Mortgage REITs provide financing for real estate by buying or originating mortgages and mortgage-backed securities, and then earning income from the interest on these investments. Some mortgage REITs focus on residential mortgages and mortgage-backed securities, while others focus on commercial mortgages and mortgage-backed securities. There are also mortgage REITs that hold both residential and commercial mortgages. When you invest in a mortgage REIT, you buy shares of that REIT, just as you'd purchase shares of a company's stock.

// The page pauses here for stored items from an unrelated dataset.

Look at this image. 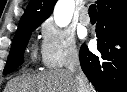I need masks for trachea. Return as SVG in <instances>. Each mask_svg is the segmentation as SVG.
Segmentation results:
<instances>
[{"instance_id": "1", "label": "trachea", "mask_w": 127, "mask_h": 92, "mask_svg": "<svg viewBox=\"0 0 127 92\" xmlns=\"http://www.w3.org/2000/svg\"><path fill=\"white\" fill-rule=\"evenodd\" d=\"M89 16H97L96 5L92 4L89 6Z\"/></svg>"}]
</instances>
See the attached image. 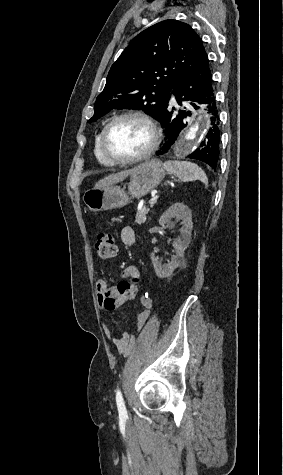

Mortgage REITs versus equity REITs

While mortgage REITs invest in and own mortgages, equity REITs acquire properties for the purpose of operating them to generate rental income. Mortgage REITs and equity REITs are similar in that both are required to distribute at least 90% of their income to shareholders, rather than retain that income for growth. Equity REITs are far more common than mortgage REITs, though mortgage REITs frequently offer higher dividend yields than equity REITs.

Benefits of investing in mortgage REITs

Mortgage REITs allow investors to diversify by making real estate investments without taking on the risk of owning actual property. Furthermore, because the IRS requires all REITs to distribute at least 90% of their income to investors, shareholders stand to make money in the form of dividends, whether they realize capital gains or not.

Drawbacks of investing in mortgage REITs

To be profitable, mortgage REITs must be able to prepare for and withstand changes in short-term and long-term interest rates. When interest rates rise, a mortgage REIT's holdings lose value, and the share price tends to drop. On the flip side, REITs can also lose value when interest rates fall and more mortgages are prepaid, thus limiting the amount of interest income REITs can generate. Some mortgage REITs may be exposed to higher credit risk if they purchase mortgages that aren't guaranteed by a federal agency. If those mortgages go into default, the REITs that hold them stand to lose money.

While investing in mortgage REITs can be rewarding, it's also risky. That said, publicly traded mortgage REITs are a far more liquid investment than actual property. If you're itching to get a piece of the real estate market without having to own property yourself, then you might consider adding a mortgage REIT to your investment portfolio.